» **YOUR TASK**
Gather every line in the records below that contains the word "VZOD".

» **MATERIAL PROVIDED**
*****

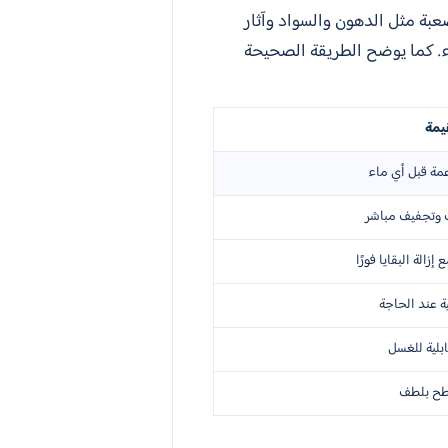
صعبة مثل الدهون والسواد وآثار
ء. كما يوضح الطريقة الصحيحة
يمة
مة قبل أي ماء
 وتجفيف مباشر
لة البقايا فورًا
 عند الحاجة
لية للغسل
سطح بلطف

*****

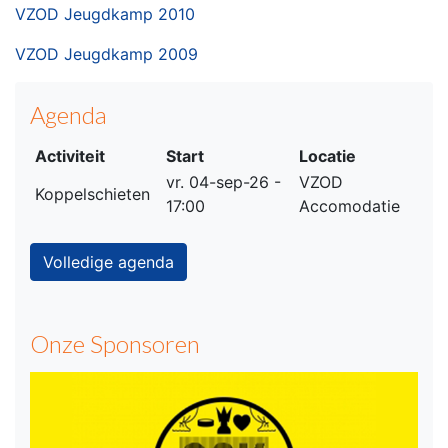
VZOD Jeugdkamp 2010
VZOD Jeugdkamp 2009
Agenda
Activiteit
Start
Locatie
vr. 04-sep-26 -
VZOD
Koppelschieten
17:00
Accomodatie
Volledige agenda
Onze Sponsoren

*****

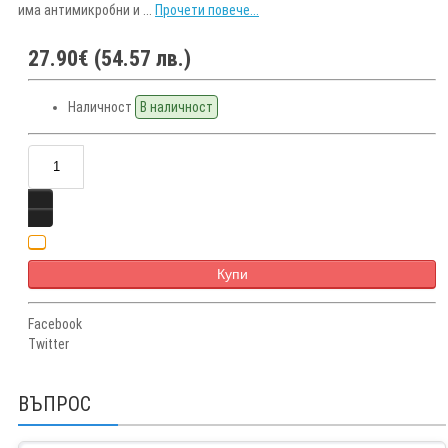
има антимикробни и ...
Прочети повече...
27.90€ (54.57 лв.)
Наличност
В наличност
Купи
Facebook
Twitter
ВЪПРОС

*****

» **THE COMPLETED TASK**
VZOD Jeugdkamp 2010
VZOD Jeugdkamp 2009
VZOD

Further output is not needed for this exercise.